For a full example of how a C/C++ binding works, check out my separate notebook (TOO BE WRITTEN).

## Installing `llama-cpp-python`

First, we need to [install](https://llama-cpp-python.readthedocs.io/en/latest/#installation) `llama-cpp-python` via `pip install llama-cpp-python`.

[Upgrading](https://llama-cpp-python.readthedocs.io/en/latest/#upgrading-and-reinstalling) is done via `pip install llama-cpp-python  --upgrade --force-reinstall --no-cache-dir`.

In [1]:
#!pip install llama-cpp-python
#!pip install llama-cpp-python  --upgrade --force-reinstall --no-cache-dir

## Downloading the model

In this notebook, I am using the following model: [TheBloke/Llama-2-7b-Chat-GGUF](https://huggingface.co/TheBloke/Llama-2-7b-Chat-GGUF)
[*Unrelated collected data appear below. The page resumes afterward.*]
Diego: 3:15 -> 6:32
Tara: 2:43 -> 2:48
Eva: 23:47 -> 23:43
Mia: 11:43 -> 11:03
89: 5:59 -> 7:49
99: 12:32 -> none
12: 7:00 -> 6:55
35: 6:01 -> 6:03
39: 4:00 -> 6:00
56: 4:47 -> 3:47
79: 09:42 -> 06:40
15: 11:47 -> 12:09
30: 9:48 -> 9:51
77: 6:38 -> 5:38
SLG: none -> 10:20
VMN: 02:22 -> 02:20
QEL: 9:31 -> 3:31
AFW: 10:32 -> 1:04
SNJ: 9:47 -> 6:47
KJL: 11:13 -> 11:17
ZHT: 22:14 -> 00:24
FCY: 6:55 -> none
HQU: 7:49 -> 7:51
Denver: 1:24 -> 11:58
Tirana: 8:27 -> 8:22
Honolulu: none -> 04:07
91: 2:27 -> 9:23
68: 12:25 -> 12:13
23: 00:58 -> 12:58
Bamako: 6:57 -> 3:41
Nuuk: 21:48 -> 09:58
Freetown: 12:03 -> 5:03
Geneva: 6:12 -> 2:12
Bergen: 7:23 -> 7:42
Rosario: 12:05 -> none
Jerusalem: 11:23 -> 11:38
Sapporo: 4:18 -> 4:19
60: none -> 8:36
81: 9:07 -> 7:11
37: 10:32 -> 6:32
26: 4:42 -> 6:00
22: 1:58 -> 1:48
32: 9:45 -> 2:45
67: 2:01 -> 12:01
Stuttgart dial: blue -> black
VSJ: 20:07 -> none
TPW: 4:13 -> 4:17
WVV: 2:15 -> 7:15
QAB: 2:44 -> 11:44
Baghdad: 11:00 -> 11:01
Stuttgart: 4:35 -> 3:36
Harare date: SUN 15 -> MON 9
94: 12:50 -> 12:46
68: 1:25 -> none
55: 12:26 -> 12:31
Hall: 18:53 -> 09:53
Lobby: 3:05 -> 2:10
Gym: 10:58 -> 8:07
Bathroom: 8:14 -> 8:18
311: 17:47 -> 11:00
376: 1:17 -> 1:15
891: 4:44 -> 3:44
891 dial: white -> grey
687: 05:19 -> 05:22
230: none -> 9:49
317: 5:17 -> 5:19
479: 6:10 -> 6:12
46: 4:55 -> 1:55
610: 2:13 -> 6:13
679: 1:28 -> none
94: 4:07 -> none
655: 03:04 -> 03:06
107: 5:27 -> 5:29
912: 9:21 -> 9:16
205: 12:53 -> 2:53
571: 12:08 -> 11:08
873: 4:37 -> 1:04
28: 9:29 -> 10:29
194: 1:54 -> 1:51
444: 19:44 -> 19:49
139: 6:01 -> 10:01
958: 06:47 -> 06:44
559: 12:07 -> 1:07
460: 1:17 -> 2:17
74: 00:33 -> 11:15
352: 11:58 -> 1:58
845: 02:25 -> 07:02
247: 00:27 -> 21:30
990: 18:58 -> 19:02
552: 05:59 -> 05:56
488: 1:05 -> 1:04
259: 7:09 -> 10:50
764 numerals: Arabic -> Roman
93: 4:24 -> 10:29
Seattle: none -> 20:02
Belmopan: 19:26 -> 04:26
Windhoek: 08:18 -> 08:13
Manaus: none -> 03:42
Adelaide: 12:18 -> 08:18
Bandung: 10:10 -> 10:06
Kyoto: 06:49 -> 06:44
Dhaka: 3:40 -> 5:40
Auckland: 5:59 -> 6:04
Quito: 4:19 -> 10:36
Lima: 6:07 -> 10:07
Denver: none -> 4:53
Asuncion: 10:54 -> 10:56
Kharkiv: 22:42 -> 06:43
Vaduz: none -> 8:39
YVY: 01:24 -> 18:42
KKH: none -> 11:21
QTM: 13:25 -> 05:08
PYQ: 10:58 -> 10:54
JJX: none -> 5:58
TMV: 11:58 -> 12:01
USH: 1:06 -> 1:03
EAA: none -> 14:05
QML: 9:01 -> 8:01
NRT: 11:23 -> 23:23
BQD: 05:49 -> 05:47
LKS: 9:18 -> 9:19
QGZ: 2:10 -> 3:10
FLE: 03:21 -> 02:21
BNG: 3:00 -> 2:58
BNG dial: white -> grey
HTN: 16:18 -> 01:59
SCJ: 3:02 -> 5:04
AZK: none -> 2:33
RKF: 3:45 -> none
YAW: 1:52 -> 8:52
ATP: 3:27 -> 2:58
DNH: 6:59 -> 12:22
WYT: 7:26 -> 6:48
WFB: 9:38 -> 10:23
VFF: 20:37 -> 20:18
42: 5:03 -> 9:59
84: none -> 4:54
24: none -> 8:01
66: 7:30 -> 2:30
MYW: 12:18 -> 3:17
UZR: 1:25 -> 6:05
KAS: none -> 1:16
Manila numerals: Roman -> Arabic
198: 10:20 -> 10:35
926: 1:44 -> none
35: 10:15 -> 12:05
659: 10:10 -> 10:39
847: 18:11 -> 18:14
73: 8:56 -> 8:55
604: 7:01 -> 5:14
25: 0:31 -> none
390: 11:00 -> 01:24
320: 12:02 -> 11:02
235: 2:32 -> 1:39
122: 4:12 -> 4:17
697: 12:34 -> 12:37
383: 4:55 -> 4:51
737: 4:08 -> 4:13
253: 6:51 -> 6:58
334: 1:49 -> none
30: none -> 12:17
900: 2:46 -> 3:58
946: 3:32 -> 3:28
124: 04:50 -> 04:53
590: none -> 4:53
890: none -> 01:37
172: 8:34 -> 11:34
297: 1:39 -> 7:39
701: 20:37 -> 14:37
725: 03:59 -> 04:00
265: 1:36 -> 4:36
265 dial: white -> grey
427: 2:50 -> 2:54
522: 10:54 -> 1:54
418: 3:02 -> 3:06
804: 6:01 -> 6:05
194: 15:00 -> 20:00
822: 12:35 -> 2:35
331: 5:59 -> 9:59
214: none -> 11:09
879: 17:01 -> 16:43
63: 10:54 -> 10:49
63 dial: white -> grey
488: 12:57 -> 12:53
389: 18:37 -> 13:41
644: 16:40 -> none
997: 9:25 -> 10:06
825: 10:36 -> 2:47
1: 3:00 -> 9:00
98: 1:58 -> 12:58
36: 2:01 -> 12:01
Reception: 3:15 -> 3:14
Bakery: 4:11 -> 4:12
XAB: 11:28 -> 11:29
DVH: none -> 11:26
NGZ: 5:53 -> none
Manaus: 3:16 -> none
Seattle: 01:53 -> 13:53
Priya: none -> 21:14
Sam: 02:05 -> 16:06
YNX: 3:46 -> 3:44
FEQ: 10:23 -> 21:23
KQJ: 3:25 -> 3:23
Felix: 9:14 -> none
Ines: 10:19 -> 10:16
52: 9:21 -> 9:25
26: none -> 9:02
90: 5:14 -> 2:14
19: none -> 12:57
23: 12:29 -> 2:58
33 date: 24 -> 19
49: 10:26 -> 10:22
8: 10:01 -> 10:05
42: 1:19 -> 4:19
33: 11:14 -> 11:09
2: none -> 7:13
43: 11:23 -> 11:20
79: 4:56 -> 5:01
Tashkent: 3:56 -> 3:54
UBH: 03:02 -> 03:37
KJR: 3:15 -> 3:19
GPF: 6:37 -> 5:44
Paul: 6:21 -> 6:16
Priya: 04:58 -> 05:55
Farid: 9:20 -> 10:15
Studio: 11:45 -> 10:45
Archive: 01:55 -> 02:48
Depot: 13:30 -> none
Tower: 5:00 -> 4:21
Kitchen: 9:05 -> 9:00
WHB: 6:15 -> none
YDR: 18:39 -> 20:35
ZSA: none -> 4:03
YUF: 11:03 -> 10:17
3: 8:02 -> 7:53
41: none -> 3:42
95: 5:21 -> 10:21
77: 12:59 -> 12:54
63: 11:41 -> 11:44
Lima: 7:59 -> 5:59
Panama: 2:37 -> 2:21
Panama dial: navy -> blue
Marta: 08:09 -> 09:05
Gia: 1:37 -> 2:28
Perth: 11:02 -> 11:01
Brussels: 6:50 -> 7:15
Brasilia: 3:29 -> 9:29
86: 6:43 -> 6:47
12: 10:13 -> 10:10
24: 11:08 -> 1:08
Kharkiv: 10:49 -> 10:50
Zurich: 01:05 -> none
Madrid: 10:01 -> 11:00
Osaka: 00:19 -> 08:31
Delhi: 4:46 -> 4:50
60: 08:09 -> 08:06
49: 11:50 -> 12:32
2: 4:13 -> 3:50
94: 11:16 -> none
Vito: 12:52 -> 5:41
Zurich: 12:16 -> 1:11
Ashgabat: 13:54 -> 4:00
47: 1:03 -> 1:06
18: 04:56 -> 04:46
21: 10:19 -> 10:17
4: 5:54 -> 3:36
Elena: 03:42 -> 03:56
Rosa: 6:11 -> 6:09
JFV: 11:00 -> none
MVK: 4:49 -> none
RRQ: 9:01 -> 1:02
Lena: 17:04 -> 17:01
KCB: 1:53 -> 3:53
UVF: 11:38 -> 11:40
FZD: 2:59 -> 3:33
To download the model, please execute the cell below, assuming that you have stored your Hugging Face access token in the `.env`-file. For additional insights/troubleshooting, please also check out [my previous notebook](https://github.com/chrwittm/lm-hackers/blob/main/20-local-llama-on-mac/10-running-llm-on-mac1-hf.ipynb):

In [4]:
from dotenv import load_dotenv
import os

load_dotenv()
token = os.getenv('HF_TOKEN')
os.environ['HF_TOKEN'] = token
!huggingface-cli login --token $HF_TOKEN
!wget -P ../models https://huggingface.co/TheBloke/Llama-2-7B-Chat-GGUF/resolve/main/llama-2-7b-chat.Q4_K_M.gguf

Token will not been saved to git credential helper. Pass `add_to_git_credential=True` if you want to set the git credential as well.
Token is valid (permission: read).
Your token has been saved to /Users/chrwittm/.cache/huggingface/token
Login successful
--2024-01-30 07:54:55--  https://huggingface.co/TheBloke/Llama-2-7B-Chat-GGUF/resolve/main/llama-2-7b-chat.Q4_K_M.gguf
Resolving huggingface.co (huggingface.co)... 2600:9000:2240:fa00:17:b174:6d00:93a1, 2600:9000:2240:c600:17:b174:6d00:93a1, 2600:9000:2240:7800:17:b174:6d00:93a1, ...
Connecting to huggingface.co (huggingface.co)|2600:9000:2240:fa00:17:b174:6d00:93a1|:443... connected.
HTTP request sent, awaiting response... 302 Found
Location: https://cdn-lfs.huggingface.co/repos/b0/ca/b0cae82fd4b3a362cab01d17953c45edac67d1c2dfb9fbb9e69c80c32dc2012e/08a5566d61d7cb6b420c3e4387a39e0078e1f2fe5f055f3a03887385304d4bfa?response-content-disposition=attachment%3B+filename*%3DUTF-8%27%27llama-2-7b-chat.Q4_K_M.gguf%3B+filename%3D%22llama-2-7b-ch

## Loading the Model

Loading the model, only required 2 lines of code (see below). Before we execute the cell, let's talk about the parameters:

- `n_ctx=2048`: This sets the context window to 2048 tokens. The maximum number of tokens for this model is 4096.
- `verbose=False`: This makes the model less talkative. It only prints the actual results when prompted. Please try turning it to `True` to see the result.

In [1]:
from llama_cpp import Llama
llm = Llama(model_path="../models/Llama-2-7b-chat/llama-2-7b-chat.Q4_K_M.gguf", n_ctx=2048, verbose=False)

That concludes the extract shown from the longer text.